[systemd-devel] deny access to GPU devices

Mon Nov 14 12:13:21 UTC 2016

On Friday 11 November 2016 21:09:14 Lennart Poettering wrote:
> On Mon, 07.11.16 16:15, Markus Koeberl (markus.koeberl at tugraz.at) wrote:
> 
> > hi!
> > 
> > I am using slurm to manage GPU resources. On a host with several
> > GPUs installed a user gets only access to the GPUs he asks slurm
> > for. This is implemented by using the devices cgroup controller. For
> > each job slurm starts, all devices which are not allowed get denied
> > using cgroup devices.deny.  But by default users get access to all
> > GPUs at login.

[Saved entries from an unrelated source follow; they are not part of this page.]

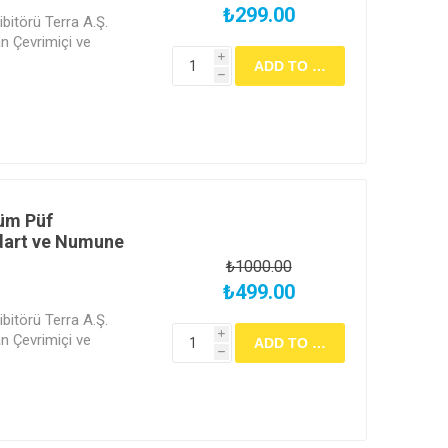
₺299.00
bitörü Terra A.Ş.
 Çevrimiçi ve
i
h
Tüm Püf
dart ve Numune
₺1000.00
₺499.00
bitörü Terra A.Ş.
i
 Çevrimiçi ve
h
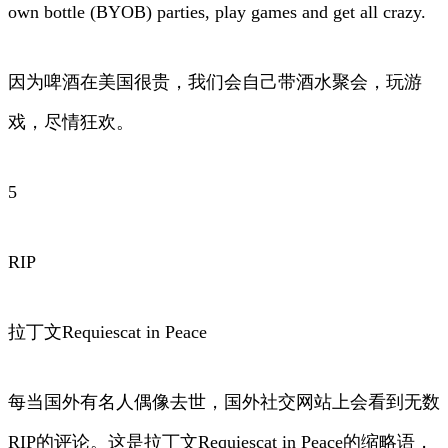
own bottle (BYOB) parties, play games and get all crazy.
因为啤酒在美国很贵，我们会自己带酒水聚会，玩游
戏，尽情狂欢。
5
RIP
拉丁文Requiescat in Peace
每当国外有名人偶像去世，国外社交网站上会看到无数
RIP的评论。这是拉丁文Requiescat in Peace的缩略语，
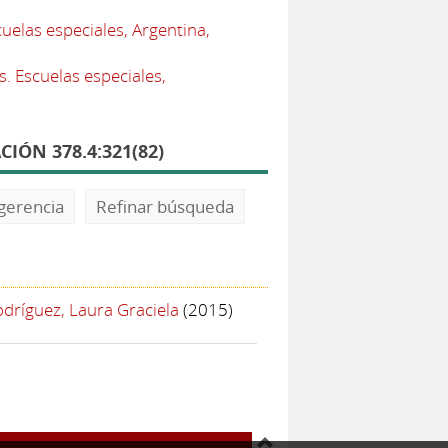
elas especiales, Argentina,
. Escuelas especiales,
IÓN 378.4:321(82)
gerencia
Refinar búsqueda
dríguez, Laura Graciela
(2015)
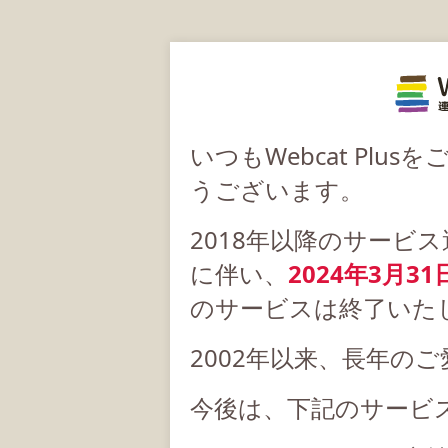
いつもWebcat Pl
うございます。
2018年以降のサービ
に伴い、
2024年3月31
のサービスは終了いた
2002年以来、長年の
今後は、下記のサービ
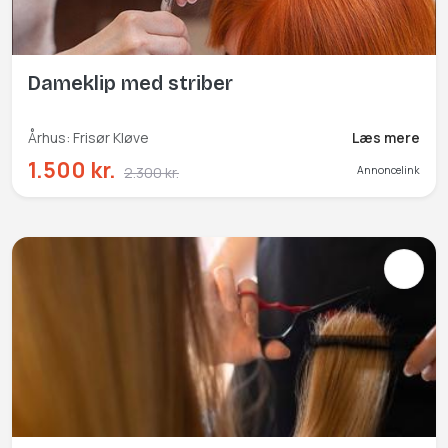
Dameklip med striber
Århus: Frisør Kløve
Læs mere
1.500 kr.
2.300 kr.
Annoncelink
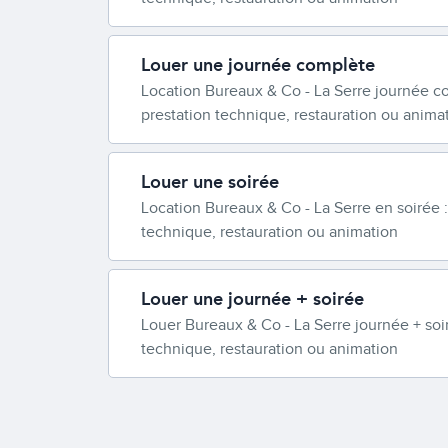
Louer une journée complète
Location Bureaux & Co - La Serre journée c
prestation technique, restauration ou anima
Louer une soirée
Location Bureaux & Co - La Serre en soirée 
technique, restauration ou animation
Louer une journée + soirée
Louer Bureaux & Co - La Serre journée + soi
technique, restauration ou animation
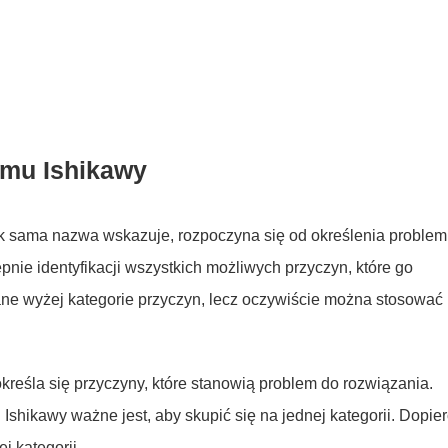
amu Ishikawy
ak sama nazwa wskazuje, rozpoczyna się od określenia problem
tępnie identyfikacji wszystkich możliwych przyczyn, które go
ne wyżej kategorie przyczyn, lecz oczywiście można stosować 
kreśla się przyczyny, które stanowią problem do rozwiązania.
 Ishikawy ważne jest, aby skupić się na jednej kategorii. Dopie
j kategorii.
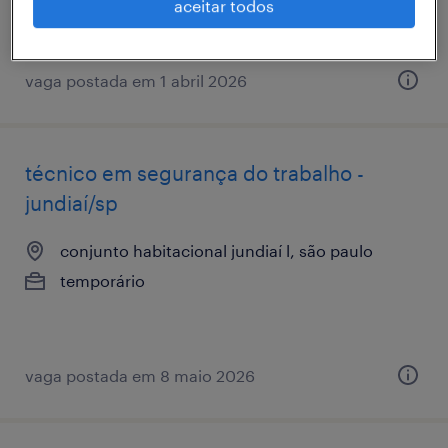
aceitar todos
vaga postada em 1 abril 2026
técnico em segurança do trabalho -
jundiaí/sp
conjunto habitacional jundiaí l, são paulo
temporário
vaga postada em 8 maio 2026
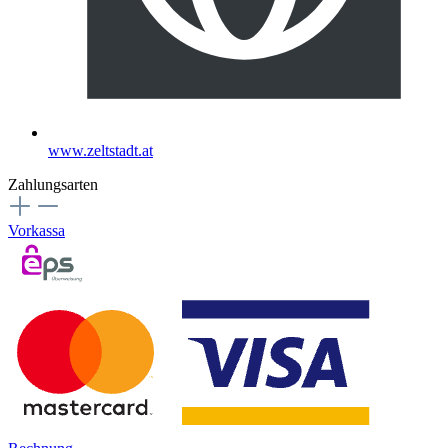
www.zeltstadt.at
Zahlungsarten
Vorkassa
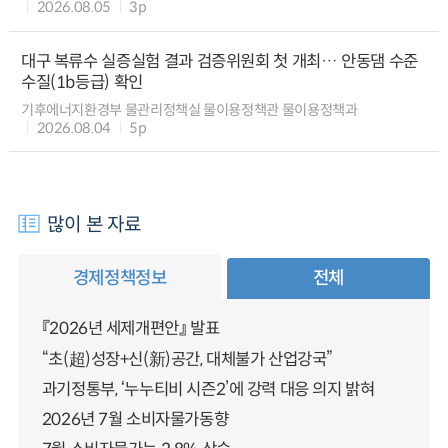
2026.08.05
3p
대구 복류수 실증실험 결과 검증위원회 첫 개최… 안동댐 수준
수질(1b등급) 확인
기후에너지환경부 물관리정책실 물이용정책관 물이용정책과
2026.08.04
5p
많이 본 자료
경제정책정보
전체
『2026년 세제개편안』 발표
“초(超)성장+신(新)공간, 대체불가 산업강국”
과기정통부, ‘누누티비 시즌2’에 강력 대응 의지 밝혀
2026년 7월 소비자물가동향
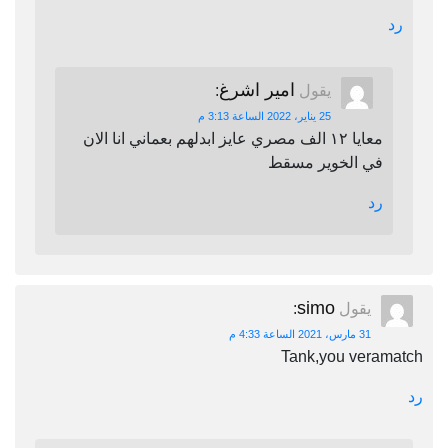
رد
امير اشرغ
يقول
:
25 يناير، 2022 الساعة 3:13 م
معايا ١٢ الف مصري عايز ابدلهم بعماني انا الان
في الخوير مسقط
رد
simo
يقول
:
31 مارس، 2021 الساعة 4:33 م
Tank,you veramatch
رد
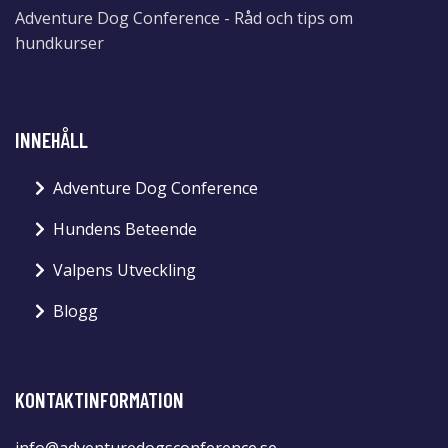
Adventure Dog Conference - Råd och tips om
hundkurser
INNEHÅLL
Adventure Dog Conference
Hundens Beteende
Valpens Utveckling
Blogg
KONTAKTINFORMATION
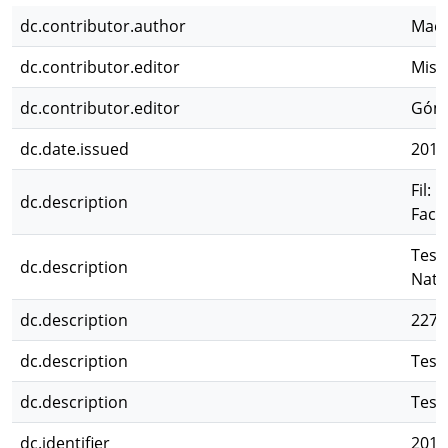
dc.contributor.author
Macc
dc.contributor.editor
Mise
dc.contributor.editor
Góme
dc.date.issued
2017
Fil: 
dc.description
Facu
Tesi
dc.description
Natu
dc.description
227 p
dc.description
Tesis
dc.description
Tesi
dc.identifier
2017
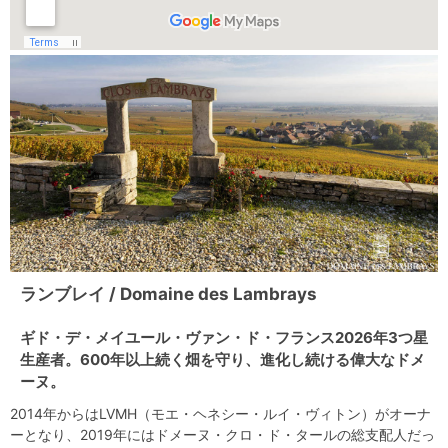
ランブレイ / Domaine des Lambrays
ギド・デ・メイユール・ヴァン・ド・フランス2026年3つ星
生産者。600年以上続く畑を守り、進化し続ける偉大なドメ
ーヌ。
2014年からはLVMH（モエ・ヘネシー・ルイ・ヴィトン）がオーナ
ーとなり、2019年にはドメーヌ・クロ・ド・タールの総支配人だっ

As my users have ssh access to the host they can
> > bypass slurm and access all GPUs directly. Therefore I would like to
> > deny access to GPU devices for all user logins.
> 
> I have no idea what "slurm" is, but do note that the "devices" cgroup
> controller has no future, it is unlikely to ever become available in
> cgroupsv2.

That are bad news. Is there a place where I can read about the future of cgroups?
Slurm is a workload manager running on about 60% of the TOP500 supercomputers. 

> Device access to local users is normally managed through ACLs on the
> device node, via udev/logind's "uaccess" logic. Using the "devices"
> cgroup controller for this appears pretty misguided...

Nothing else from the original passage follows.